ST PHOTO: JASON QUAH
Supermarket chains have been trotting out housebrand snacks at a fast clip, knowing how often people here get the attack of the munchies.
Some of these offerings are worth the calories. Case in point: FairPrice’s Roasted Corn Cashews ($4.90 for a 100g bag). It was launched in October, together with Fried Chicken Cashews ($4.90 for a 100g bag).
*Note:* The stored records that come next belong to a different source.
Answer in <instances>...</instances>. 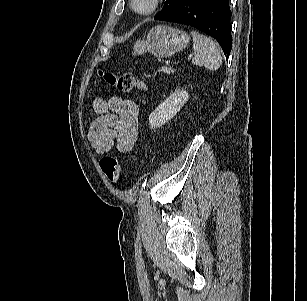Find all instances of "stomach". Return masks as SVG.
<instances>
[{
    "label": "stomach",
    "mask_w": 307,
    "mask_h": 301,
    "mask_svg": "<svg viewBox=\"0 0 307 301\" xmlns=\"http://www.w3.org/2000/svg\"><path fill=\"white\" fill-rule=\"evenodd\" d=\"M190 42L188 34L182 30L165 25L153 27L146 39L137 40L134 45L135 54L150 52L156 57H169L187 47Z\"/></svg>",
    "instance_id": "1"
}]
</instances>
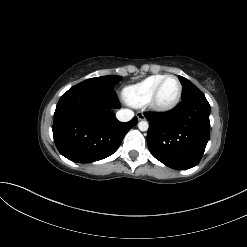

Best ingredient – lion’s mane mushrooms
Bewilder Farm's lion mane mushrooms. The fungi is versatile and can be braised, stir-fried or coated with sauce.
ST PHOTO: AZMI ATHNI
Braised, stir-fried, deep-fried and coated with sweet and sour sauce, served with pasta, made into rendang – lion’s mane mushrooms, which look like snow white pom-poms, have been appearing on restaurant menus.
An online search for information on the fungi will throw up lists of health benefits. But the most compelling reasons to eat them are these: Their dense texture is satisfying to bite into; their mild flavour makes them adaptable to dishes from every cuisine; and they are grown in Singapore, so the farm-to-table journey is very short.
Best food TV show – Culinary Class Wars on Netflix
Culinary Class Wars, a South Korean cooking competition show, pitted White Spoon chefs from well-known restaurants against a scrappy group of Black Spoon chefs.
PHOTO: NETFLIX
The year saw a long menu of options: Chefs Uncut, Somebody Feed Phil 7, Chef’s Table 7, Chef’s Table: Noodles and The Great British Bake Off 15, but none as riveting as Culinary Class Wars.
The South Korean cooking competition pitted a group of 20 White Spoon chefs from well-known restaurants against a scrappy, rag-tag, sometimes chicken-suited group of 80 Black Spoon chefs.
Elimination by judges Paik Jong-won, a restaurateur and celebrity chef, and Ahn Sung-jae of three-Michelin-starred Mosu in Seoul was swift and – in the case of chef Ahn – ruthless. He expelled one contestant in the first round for not serving rice with her dish.